I didn’t watch much on the monitor today but the crane shots I did see looked very impressive. The scene I saw most of had Jonno Davies (Spotless, Kingsman: The Secret Service) and Rachel Bright (Eastenders) in, and involved smoke – I can say too much more as it’d be a spoiler but what I can say is that the scene’s dramatic potential was greatly ‘heightened’ by the two grips operating the jib.
I’m learning all kinds of little bits and pieces about filmmaking which I love. For instance, I had a vague idea what a grip was but Mike, one of the sound guys, explained it in greater detail, saying essentially ‘Grips’ deal with anything below the camera, anything holding the camera as it were: the tripod, dolly, slider or as in this case the jib. As a film fan I’ve always stayed in the cinema to watch the credits as most of the audience leave en masse. I do the same thing at home with TV films and documentaries. I love sitting in the cinema thinking about the film I’ve just seen but also picking up extra details about who did what on the film. For instance, over the years I started to notice the name ‘Ken Morse, Rostrum Camera’ on practically every other documentary I watched. He must be the most prolific Rostrum guy in the country (now you know the name you’ll see it everywhere if you look at the credits). Occasionally, of course if you stick around to the end, you also get the treat of an extra scene or outtakes etc. Then again, I also love being in a near empty cinema as the embers slowly fade, it has a very romantic feel I think.
Talking of all the finer details of film making with Mike and others during the day reminded of the so called Wilhelm Scream, (I’d forgotten the name but Mike jogged my memory) which again if you listen out for it you’ll hear it all the time. It’s kind of an industry secret and sound man’s in-joke and has been used in a least a couple of hundred movies, it dates from the early fifties but has been used in the likes of Star Wars and Lord of the Rings.

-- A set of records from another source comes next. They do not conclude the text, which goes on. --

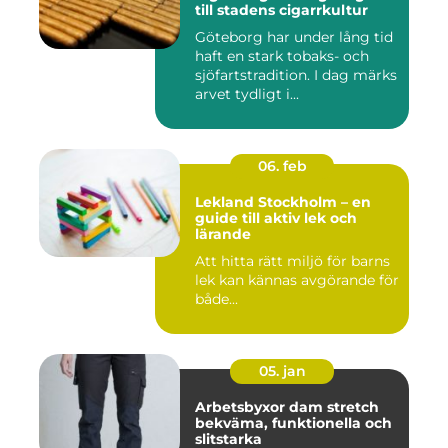
till stadens cigarrkultur
Göteborg har under lång tid
haft en stark tobaks- och
sjöfartstradition. I dag märks
arvet tydligt i...
06. feb
Lekland Stockholm – en
guide till aktiv lek och
lärande
Att hitta rätt miljö för barns
lek kan kännas avgörande för
både...
05. jan
Arbetsbyxor dam stretch
bekväma, funktionella och
slitstarka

Met Greg Tanner (The Legend of 5ive, Bullet Boy) for the second time today, a thoroughly nice chap and we discussed, of all things, the holocaust (I’m narrating an audiobook of the autobiography of Rudolf Hoess, the Commandant of Auschwitz at present) and also as with other cast and crew, one’s favourite films. He mentioned ‘Twelve Angry Men’ which is one of my own long time favourites as well and whilst it’s not, as Greg said, the most cinematic of films it is pretty striking in its dialogue, and the cast, with Henry Fonda in the lead, are all brilliant.
Anyway, in one of the shots I was in today I got a bit flustered because I had to speed away in a car from the drive of the Manor. The only problem was that the car, an Audi, was an automatic, which I’ve never driven, so I was a bit at sea when I got in the driver’s seat.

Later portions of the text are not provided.